### [The input]
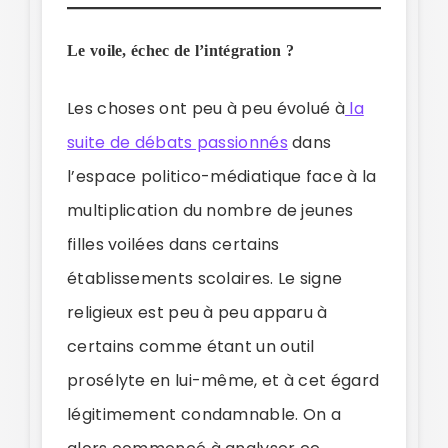
Le voile, échec de l’intégration ?
Les choses ont peu à peu évolué à
la
suite de débats passionnés
dans
l’espace politico-médiatique face à la
multiplication du nombre de jeunes
filles voilées dans certains
établissements scolaires. Le signe
religieux est peu à peu apparu à
certains comme étant un outil
prosélyte en lui-même, et à cet égard
légitimement condamnable. On a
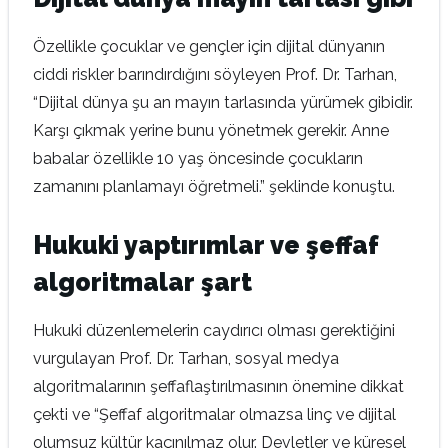
Özellikle çocuklar ve gençler için dijital dünyanın
ciddi riskler barındırdığını söyleyen Prof. Dr. Tarhan,
“Dijital dünya şu an mayın tarlasında yürümek gibidir.
Karşı çıkmak yerine bunu yönetmek gerekir. Anne
babalar özellikle 10 yaş öncesinde çocukların
zamanını planlamayı öğretmeli.” şeklinde konuştu.
Hukuki yaptırımlar ve şeffaf
algoritmalar şart
Hukuki düzenlemelerin caydırıcı olması gerektiğini
vurgulayan Prof. Dr. Tarhan, sosyal medya
algoritmalarının şeffaflaştırılmasının önemine dikkat
çekti ve “Şeffaf algoritmalar olmazsa linç ve dijital
olumsuz kültür kaçınılmaz olur. Devletler ve küresel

### [What you should do]
Only the lines from the line containing "légitimement condamnable. On a" through the end of the material should be retyped, exactly and in full, with no pictures.

### [Written solution]
légitimement condamnable. On a
Özellikle çocuklar ve gençler için dijital dünyanın
ciddi riskler barındırdığını söyleyen Prof. Dr. Tarhan,
“Dijital dünya şu an mayın tarlasında yürümek gibidir.
Karşı çıkmak yerine bunu yönetmek gerekir. Anne
babalar özellikle 10 yaş öncesinde çocukların
zamanını planlamayı öğretmeli.” şeklinde konuştu.
Hukuki yaptırımlar ve şeffaf
algoritmalar şart
Hukuki düzenlemelerin caydırıcı olması gerektiğini
vurgulayan Prof. Dr. Tarhan, sosyal medya
algoritmalarının şeffaflaştırılmasının önemine dikkat
çekti ve “Şeffaf algoritmalar olmazsa linç ve dijital
olumsuz kültür kaçınılmaz olur. Devletler ve küresel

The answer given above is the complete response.